Former fellow Trotskyist Paul Mason has forgotten that - if he ever understood it in the first place.

Gerry Downing
Socialist Fight

Glory be

Prince Harry’s announcement in an interview published in Vogue magazine that he and Meghan Markle will have “up to two” children is very good news for the environment. The world’s population has trebled to over 7.5 billion in just 70 years and is currently increasing by 82 million each year. Harry and Meghan, as people in receipt of state benefits, are role models for other benefit claimants, especially young women.

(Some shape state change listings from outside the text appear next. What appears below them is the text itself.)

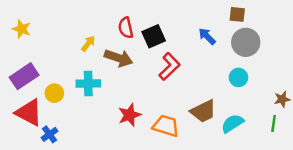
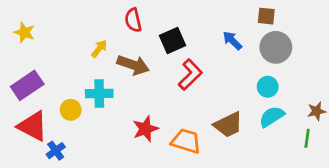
red semicircle: (126, 28) -> (133, 20), moved
yellow circle: (54, 93) -> (71, 110), moved
cyan semicircle: (232, 123) -> (272, 117), moved

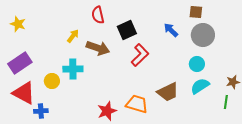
red star: (145, 129) -> (107, 111), moved
blue cross: (56, 151) -> (41, 111), turned 32

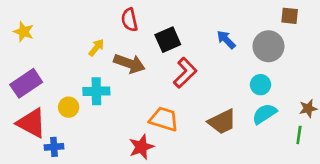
brown square: (196, 12) -> (290, 16), moved
orange trapezoid: (137, 104) -> (164, 119), moved

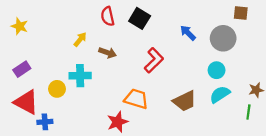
black square: (168, 40) -> (140, 18), moved, turned -35
brown arrow: (129, 63) -> (108, 53), size x0.7
purple rectangle: (26, 83) -> (22, 69), size x0.7

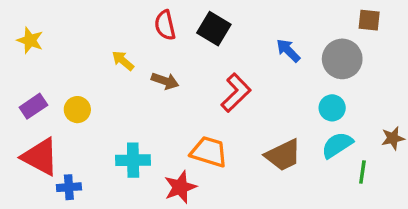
yellow arrow: (80, 39) -> (123, 61), turned -88
cyan cross: (80, 76) -> (133, 160), moved
yellow circle: (57, 89) -> (77, 110), moved
green line: (248, 112) -> (362, 172), moved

I support the government’s two-child limit on child benefit, although it is leading to mothers having abortions when they get pregnant with their third child. The solution to this problem is to offer grants to both men and women if they agree to be sterilised. Unfortunately, doctors and nurses who advise patients to be sterilised are at serious risk of being struck off. This must stop. All fathers and mothers should each be offered a grant of £500 to be sterilised. Many people would jump at the chance of receiving such a tax-free lump sum.

A similar policy was carried out in India in the early 1970s. Men were given free radios if they agreed to be sterilised. However, the best route to controlling population growth, and therefore climate change, is through the education, employment and equal rights of women.

Prince Harry’s decision to have no more than two children will be followed closely both in Britain and around the world. Prince Harry must be praised for his stance on family size.